How hot is shale gas? Hot enough to warrant ad buys during the Super Bowl on Sunday. The American Petroleum Institute has purchased local ad time during the big game in Pennsylvania, Ohio, Michigan and Colorado, touting the benefits of shale gas development. National advertisers are spending $4.5 million for 30 seconds of air time during Super Bowl XLIX. The local runs are a lot cheaper, but still pretty steep compared to regular rates. API wouldn’t disclose the price tag. Nor would NBC 10. But a media buyer in Philadelphia says the offer for Super Bowl time was $150,000 for 30 seconds two weeks ago. That’s a lot of money compared to the cost of a typical local ad during Monday Night Football, which can run between $35,000 and $40,000. And Temple University says it spent about tens of thousands of dollars for its local ad time during Sunday’s game.

API’s new campaign, “Energy from Shale,” focuses on local community benefits, and features the experiences of local residents.

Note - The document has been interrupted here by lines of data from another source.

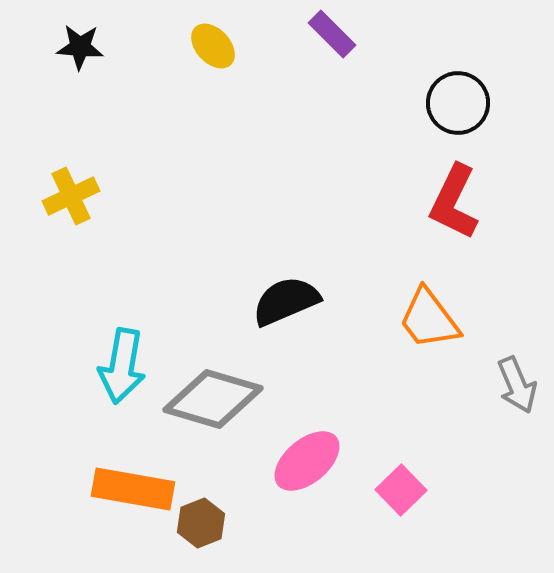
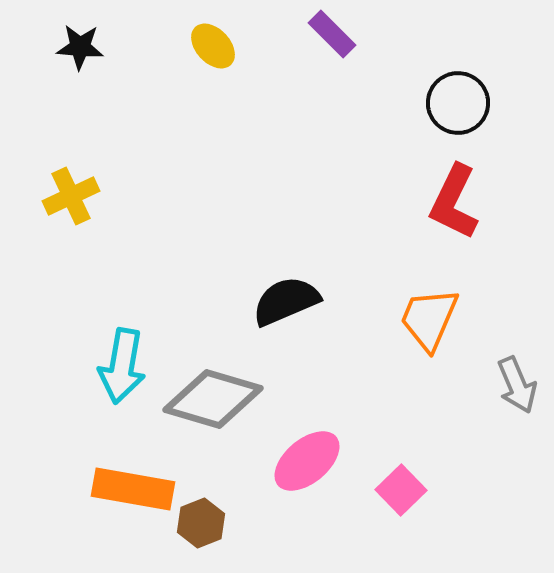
orange trapezoid: rotated 60 degrees clockwise
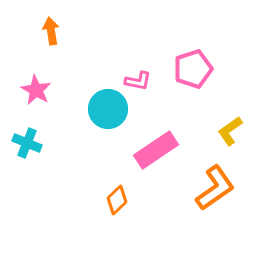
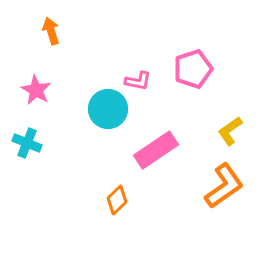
orange arrow: rotated 8 degrees counterclockwise
orange L-shape: moved 9 px right, 2 px up
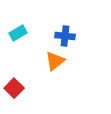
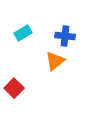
cyan rectangle: moved 5 px right
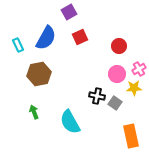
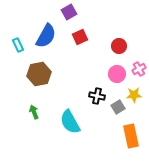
blue semicircle: moved 2 px up
yellow star: moved 7 px down
gray square: moved 3 px right, 4 px down; rotated 24 degrees clockwise
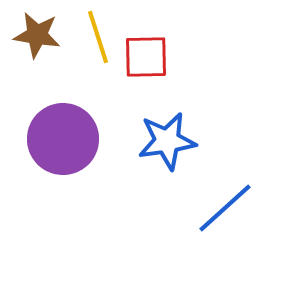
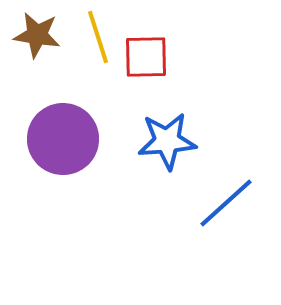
blue star: rotated 4 degrees clockwise
blue line: moved 1 px right, 5 px up
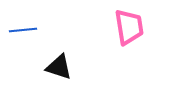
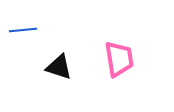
pink trapezoid: moved 10 px left, 32 px down
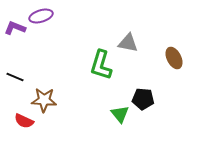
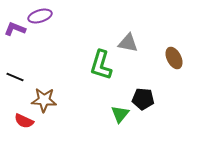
purple ellipse: moved 1 px left
purple L-shape: moved 1 px down
green triangle: rotated 18 degrees clockwise
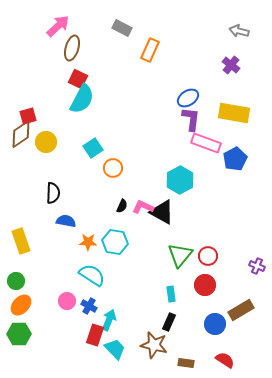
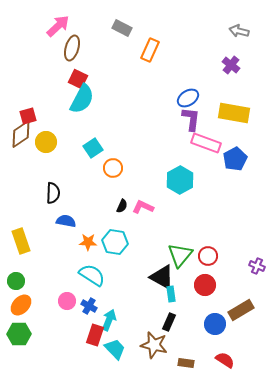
black triangle at (162, 212): moved 65 px down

So in addition to watching a puppy get saved from a big bad wolf by a bunch of horses, or learning how masculinity means giving your kid a bath, Super Bowl watchers in parts of Pennsylvania will be hearing from Washington, Pa. restaurant owner Laura Ross talk about the benefits of fracking for her small town.

The ads don’t shy away from the use of fracking, a word most often used by drilling opponents to loosely mean anything associated with the entire process of unconventional natural gas drilling. Industry typically sticks with a very technical definition of fracking — or hydraulic fracturing — which accounts for a relatively short part of the production process. The ads make the claim that fracking has been occurring safely for 65 years. But large scale hydraulic fracturing combined with horizontal drilling to tap shale formations like the Marcellus began in Pennsylvania about ten years ago. Since then, dozens of studies have raised concerns about both short-term and longterm impacts of shale gas drilling on water and air. And Pennsylvania’s environmental regulators have issued dozens of fines, some in the millions of dollars, to drillers who damaged waterways, land and air.